The average Gross Refining Margin (GRM) for Q1FY25 stood at $6.39 per barrel against $8.34 per barrel in Q1FY24. “The current price GRM for the year 2023-24 after offsetting inventory loss or gain comes to $2.84 per barrel,” the company said.
IOCL’s refinery throughput for the first quarter of FY25 stood at 18.168 million tonnes as compared with 18.752 million tonnes in Q1FY24. On a sequential basis too, the throughput declined marginally by 1%.
The operating margin of the company also fell to 2.65% in the quarter ended June from 8.97% in the same period last fiscal year.
Product sales however improved in the quarter under review.
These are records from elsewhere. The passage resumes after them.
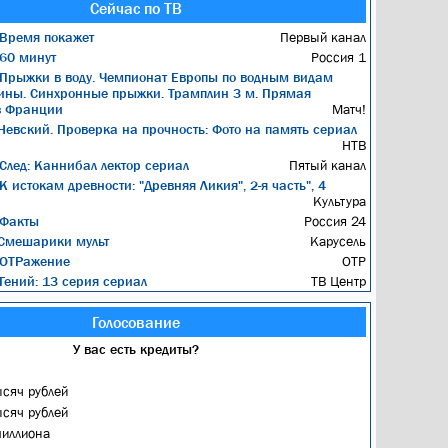
Сейчас по ТВ
Время покажет
Первый канал
60 минут
Россия 1
Прыжки в воду. Чемпионат Европы по водным видам
ины. Синхронные прыжки. Трамплин 3 м. Прямая
з Франции
Матч!
евский. Проверка на прочность: Фото на память сериал
НТВ
След: Каннибал лектор сериал
Пятый канал
К истокам древности: "Древняя Ликия", 2-я часть", 4
Культура
Факты
Россия 24
Смешарики мульт
Карусель
ОТРажение
ОТР
Гений: 13 серия сериал
ТВ Центр
Голосование
У вас есть кредиты?
ысяч рублей
ысяч рублей
миллиона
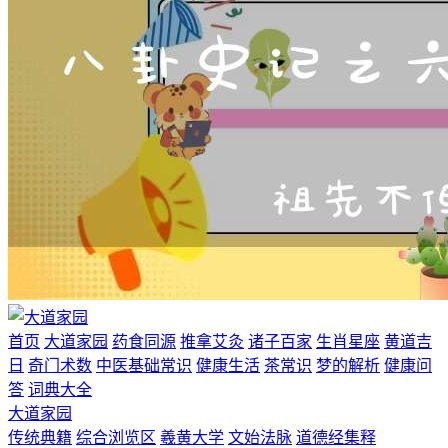
首页
大道家园
药食同源
推拿艾灸
诸子百家
生肖星座
黄道吉
日
奇门术数
中医基础常识
健康生活
茶常识
梦的解析
健康问
答
词典大全
大道家园
传统典籍
综合浏览区
羲黄大学
文始法脉
道德经集释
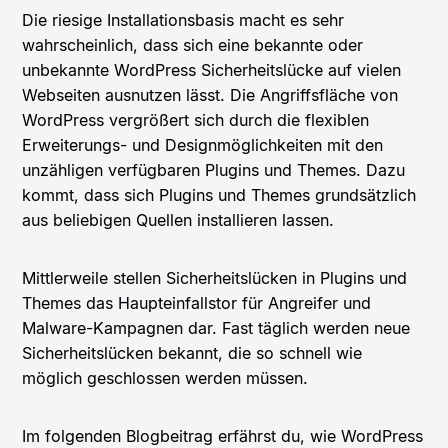
Die riesige Installationsbasis macht es sehr
wahrscheinlich, dass sich eine bekannte oder
unbekannte WordPress Sicherheitslücke auf vielen
Webseiten ausnutzen lässt. Die Angriffsfläche von
WordPress vergrößert sich durch die flexiblen
Erweiterungs- und Designmöglichkeiten mit den
unzähligen verfügbaren Plugins und Themes. Dazu
kommt, dass sich Plugins und Themes grundsätzlich
aus beliebigen Quellen installieren lassen.
Mittlerweile stellen Sicherheitslücken in Plugins und
Themes das Haupteinfallstor für Angreifer und
Malware-Kampagnen dar. Fast täglich werden neue
Sicherheitslücken bekannt, die so schnell wie
möglich geschlossen werden müssen.
Im folgenden Blogbeitrag erfährst du, wie WordPress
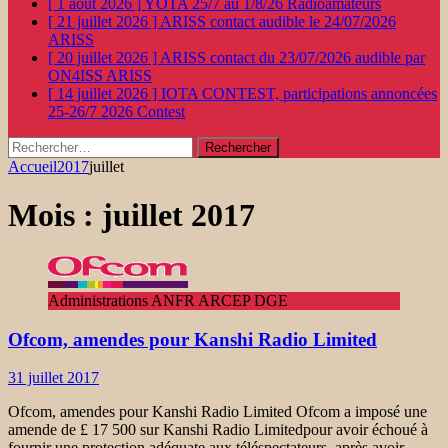
[ 1 août 2026 ]
YOTA 25/7 au 1/8/26
Radioamateurs
[ 21 juillet 2026 ]
ARISS contact audible le 24/07/2026
ARISS
[ 20 juillet 2026 ]
ARISS contact du 23/07/2026 audible par
ON4ISS
ARISS
[ 14 juillet 2026 ]
IOTA CONTEST, participations annoncées
25-26/7 2026
Contest
Rechercher :
Accueil
2017
juillet
Mois :
juillet 2017
Administrations ANFR ARCEP DGE
Ofcom, amendes pour Kanshi Radio Limited
31 juillet 2017
Ofcom, amendes pour Kanshi Radio Limited Ofcom a imposé une
amende de £ 17 500 sur Kanshi Radio Limitedpour avoir échoué à
fournir une protection adéquate aux téléspectateurs, après avoir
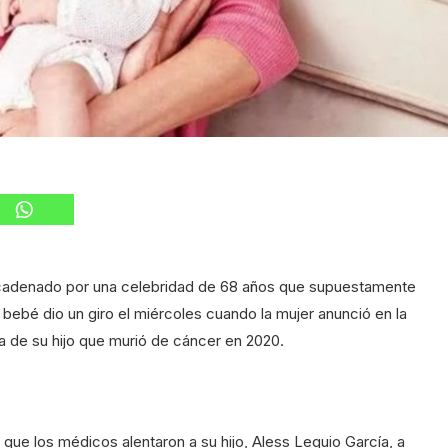
cadenado por una celebridad de 68 años que supuestamente
 bebé dio un giro el miércoles cuando la mujer anunció en la
hija de su hijo que murió de cáncer en 2020.
 que los médicos alentaron a su hijo, Aless Lequio García, a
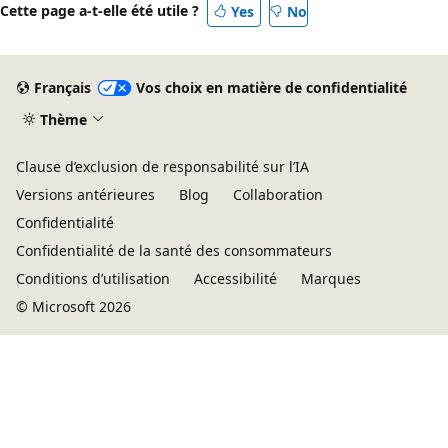
Cette page a-t-elle été utile ?
Yes
No
Français
Vos choix en matière de confidentialité
Thème
Clause d’exclusion de responsabilité sur l’IA
Versions antérieures
Blog
Collaboration
Confidentialité
Confidentialité de la santé des consommateurs
Conditions d’utilisation
Accessibilité
Marques
© Microsoft 2026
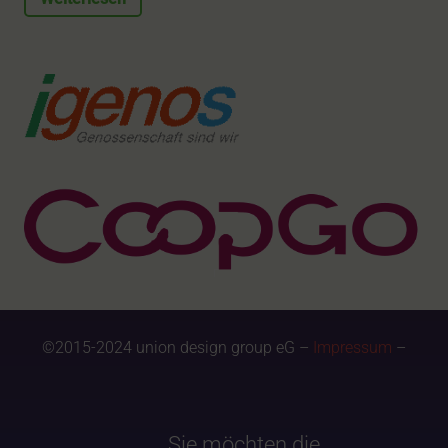
©2015-2024 union design group eG –
Impressum
–
Sie möchten die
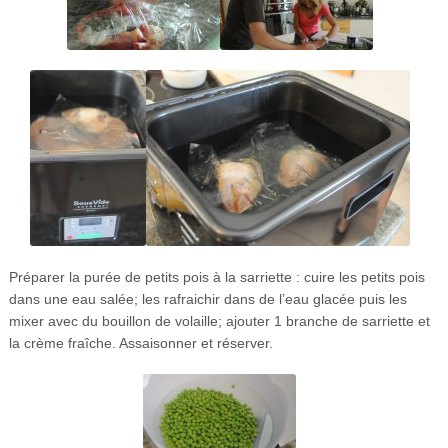
Préparer la purée de petits pois à la sarriette : cuire les petits pois
dans une eau salée; les rafraichir dans de l’eau glacée puis les
mixer avec du bouillon de volaille; ajouter 1 branche de sarriette et
la crème fraîche. Assaisonner et réserver.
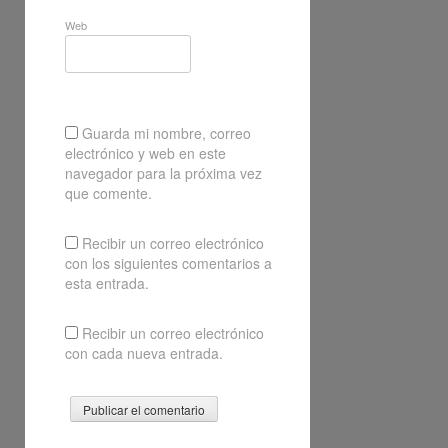
Web
Guarda mi nombre, correo
electrónico y web en este
navegador para la próxima vez
que comente.
Recibir un correo electrónico
con los siguientes comentarios a
esta entrada.
Recibir un correo electrónico
con cada nueva entrada.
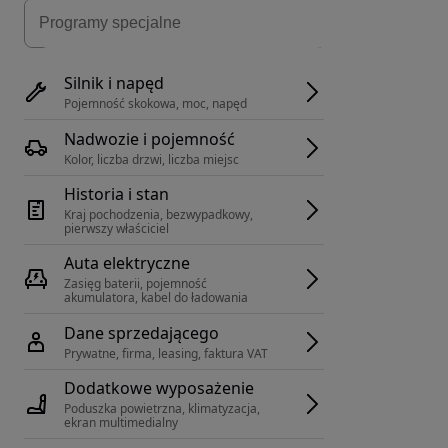
Silnik i napęd
Pojemność skokowa, moc, napęd
Nadwozie i pojemność
Kolor, liczba drzwi, liczba miejsc
Historia i stan
Kraj pochodzenia, bezwypadkowy, 
pierwszy właściciel
Auta elektryczne
Zasięg baterii, pojemność 
akumulatora, kabel do ładowania
Dane sprzedającego
Prywatne, firma, leasing, faktura VAT
Dodatkowe wyposażenie
Poduszka powietrzna, klimatyzacja, 
ekran multimedialny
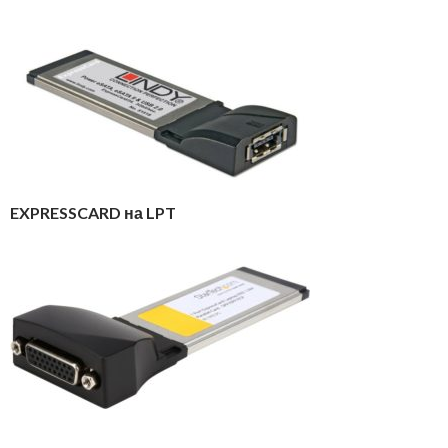
EXPRESSCARD на LPT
Domestic sales were up by 3.2% on year at 24.063 million tonnes while exports rose by 8% to 1.189 million tonnes.
The Board of Indian Oil has accorded stage – 1 approval for construction of Greenfield Terminal at Bihta, Patna, Bihar on Barauni-Kanpur product Pipeline (BKPL) and Patna-Motihari-Baitalpur Pipeline (PMBPL) at an estimated cost of Rs. 1,698.67 crores as combined re-sitement of existing Marketing Terminal and Pipeline pump station in Patna and for undertaking pre project activities related thereto, the company informed in an exchange filing.
The state-owned oil marketing companies including IOCL have cut auto fuel prices by Rs 2 per litre in the beginning of the year, first time after April 2022. After the reduction, the gross marketing margin hit to OMCs was estimated to be around Rs 1.6-1.7 per litre with petrol at Rs 5.0 per litre and diesel at Rs 1.4 per litre, according to analysts at Emkay Global.
Elevated crude prices have raised fresh concerns about OMC’s profitability, and ability to keep the aggressive capital expenditure plans going forward.